Ah, so there is no sequential/index scan on anything then.  Don't we
have another case like this in the code?

> > > 2. Should this feature be available for all queries or just inherited
> > > relations?
> > 
> > I don't see why other queries should not use this.  Our TODO already
> > has:
> > 
> >     * Use CHECK constraints to influence optimizer decisions
> >     
> >       CHECK constraints contain information about the distribution of values
> >       within the table. This is also useful for implementing subtables where
> >       a tables content is distributed across several subtables.
> > 
> > and this looks like what you are doing.  However, again, I see the
> > constraint as just informing whether there might be any rows in the
> > table.  Am I missing something?  Are you thinking views with UNION could
> > benefit from this?
> In general, it seems you might want this.
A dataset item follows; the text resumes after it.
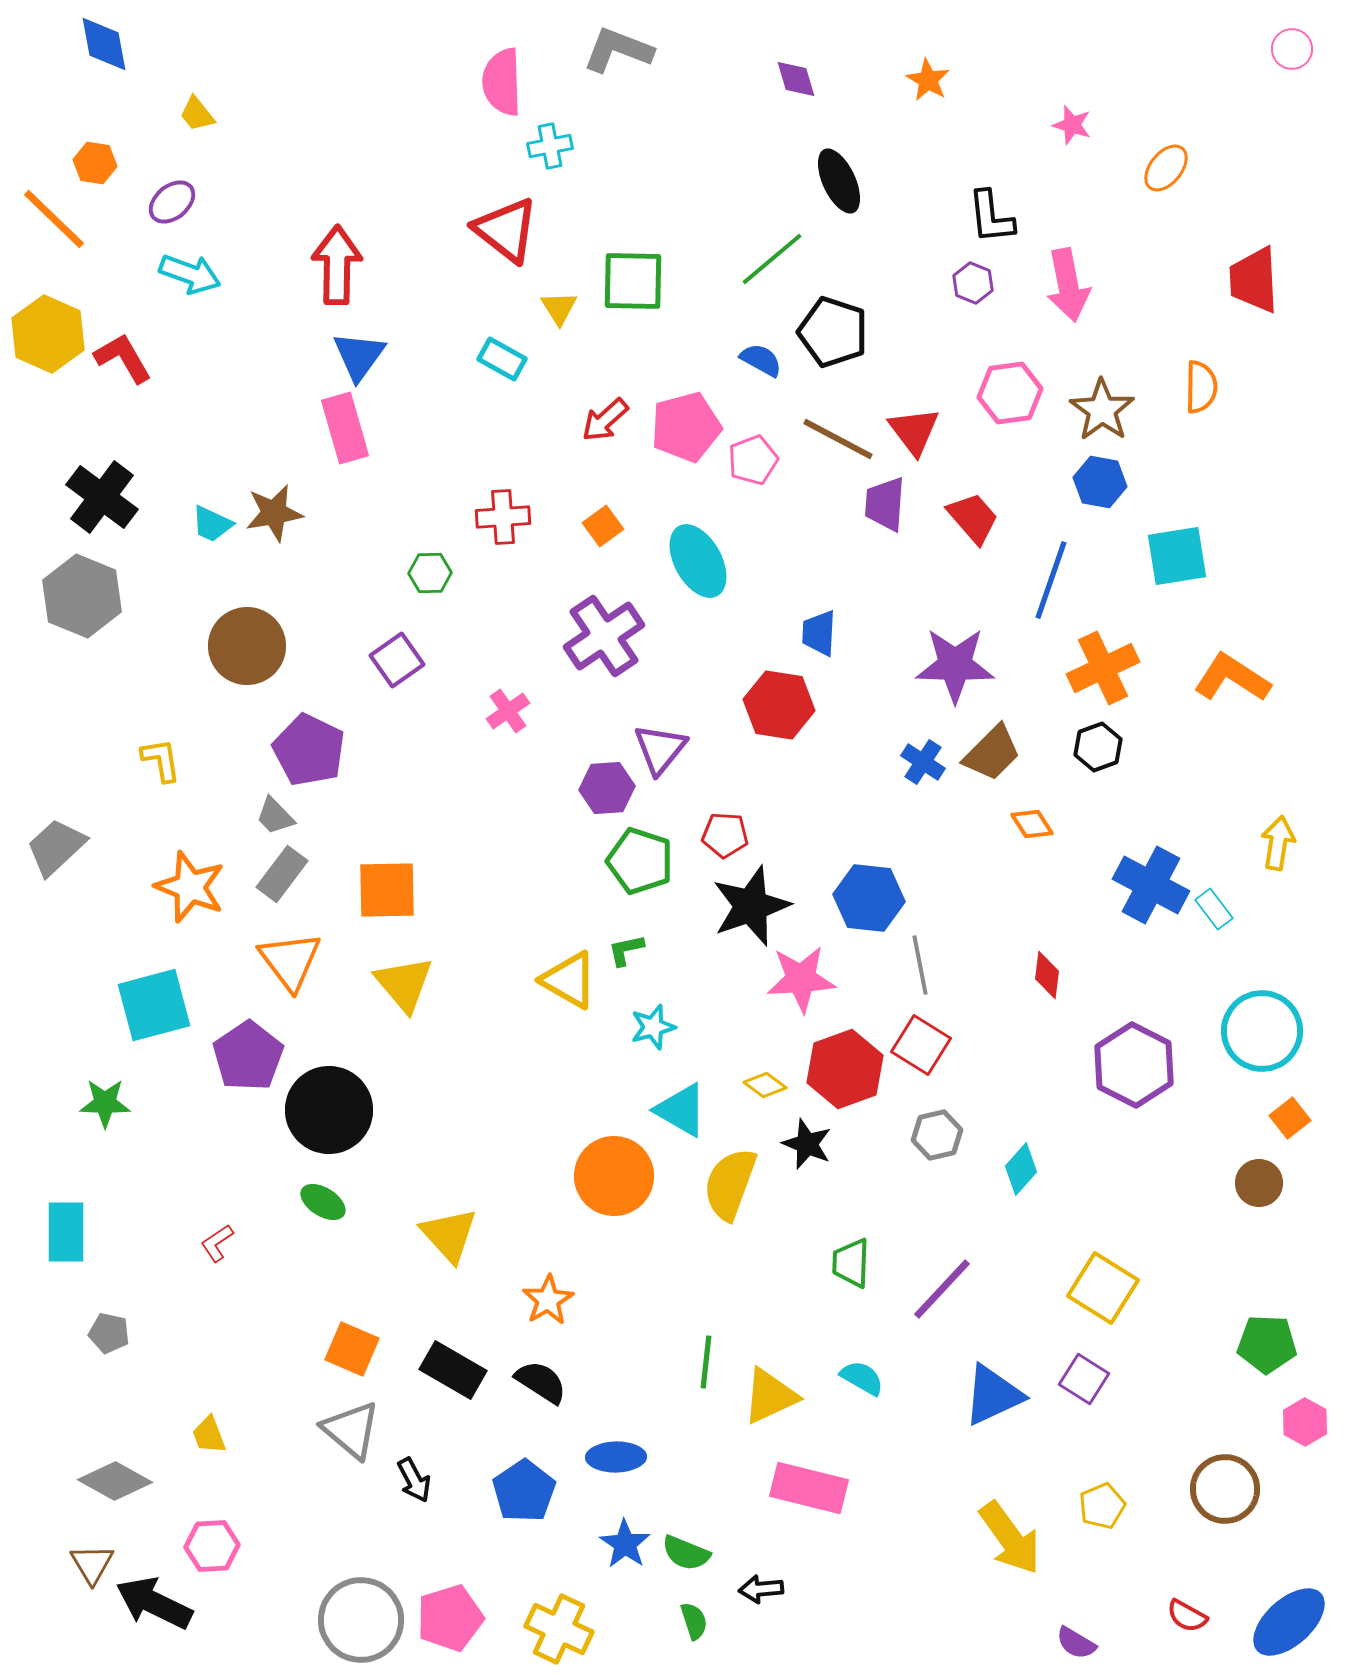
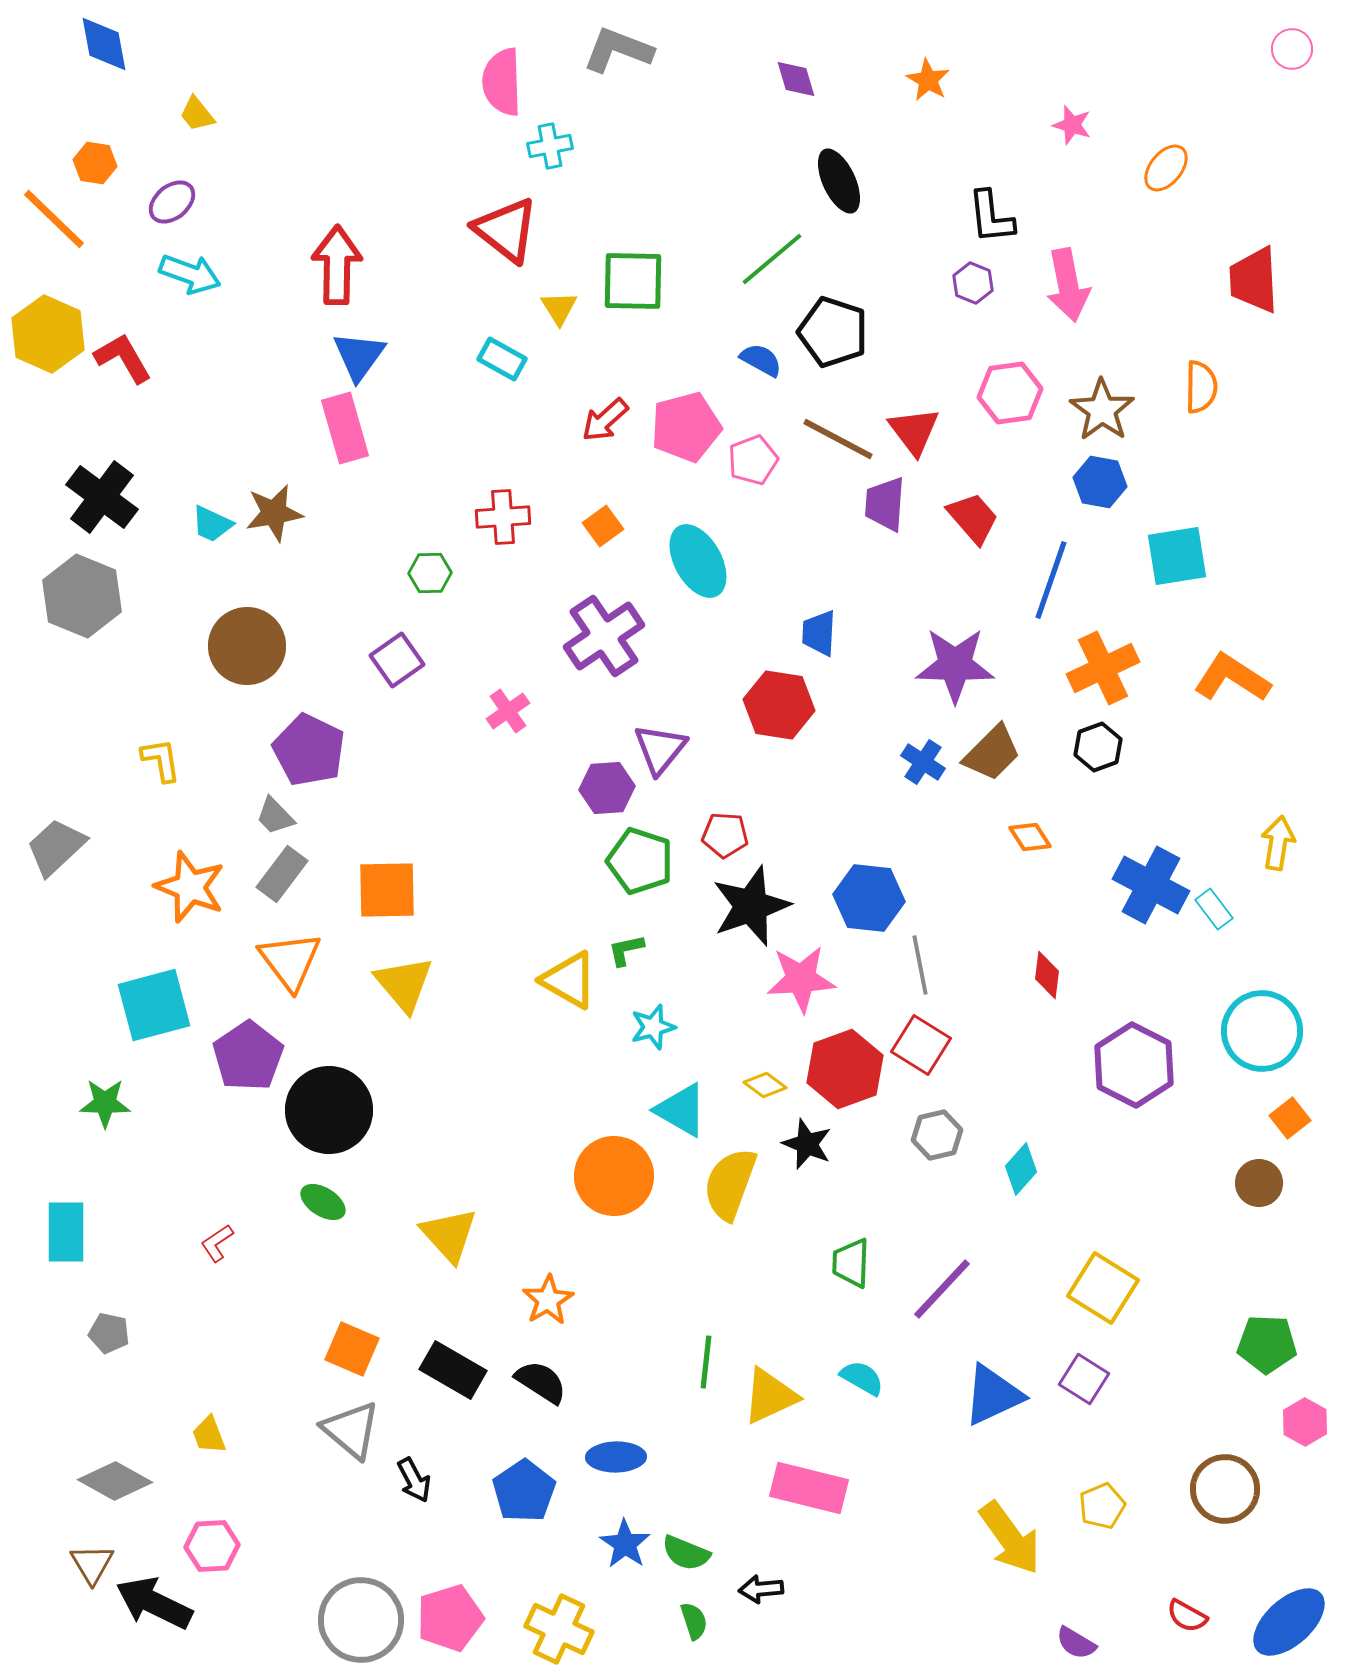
orange diamond at (1032, 824): moved 2 px left, 13 px down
In normal use check
> constraints tend to be on minor columns, not key columns. Queries that
> would be provably able to exclude tables based upon this would be
> strange queries.
> i.e. 
> select count(distinct item_pk) from warehouse where quantity < 0 
> is not a very common query. So we would pay the overhead of checking for
> exclusion for all queries when only a few wierd ones would ever take
> advantage of it. Sounds like a poor trade-off to me.
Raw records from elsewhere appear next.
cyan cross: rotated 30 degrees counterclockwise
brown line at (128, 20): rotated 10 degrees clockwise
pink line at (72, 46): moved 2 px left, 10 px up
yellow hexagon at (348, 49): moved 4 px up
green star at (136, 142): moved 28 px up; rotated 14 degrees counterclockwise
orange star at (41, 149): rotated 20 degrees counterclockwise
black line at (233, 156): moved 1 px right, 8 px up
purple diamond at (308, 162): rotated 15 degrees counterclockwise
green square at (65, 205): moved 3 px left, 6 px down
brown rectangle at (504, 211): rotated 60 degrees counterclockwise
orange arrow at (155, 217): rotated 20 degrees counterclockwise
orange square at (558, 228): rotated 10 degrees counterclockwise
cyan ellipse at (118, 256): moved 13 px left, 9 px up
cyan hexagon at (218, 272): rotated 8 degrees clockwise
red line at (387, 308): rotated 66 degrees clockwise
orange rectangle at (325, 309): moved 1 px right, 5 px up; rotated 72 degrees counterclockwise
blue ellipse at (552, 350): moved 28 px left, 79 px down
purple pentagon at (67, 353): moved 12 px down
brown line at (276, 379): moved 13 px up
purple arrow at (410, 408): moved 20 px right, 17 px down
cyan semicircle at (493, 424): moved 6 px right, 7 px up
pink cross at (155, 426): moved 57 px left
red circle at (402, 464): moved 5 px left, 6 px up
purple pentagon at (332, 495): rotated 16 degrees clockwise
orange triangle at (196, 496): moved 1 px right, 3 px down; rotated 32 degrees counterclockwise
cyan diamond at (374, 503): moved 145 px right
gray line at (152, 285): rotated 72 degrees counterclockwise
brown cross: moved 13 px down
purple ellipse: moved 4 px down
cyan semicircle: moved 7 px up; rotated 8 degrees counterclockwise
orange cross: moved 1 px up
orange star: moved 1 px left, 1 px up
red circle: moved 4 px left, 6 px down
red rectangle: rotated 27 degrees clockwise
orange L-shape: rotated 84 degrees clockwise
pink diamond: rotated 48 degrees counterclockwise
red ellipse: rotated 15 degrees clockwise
> IMHO, the only time you might expect to see benefit is when you have
> many similar tables that are partitioned by design into pieces that lend
> themselves to exclusion. If you specifically designed a set of tables
> and used UNION to bring them together, then I can see that you would
> want it then also.... but is there any benefit in supporting two
> different ways of achieving the same basic design: partitioned table.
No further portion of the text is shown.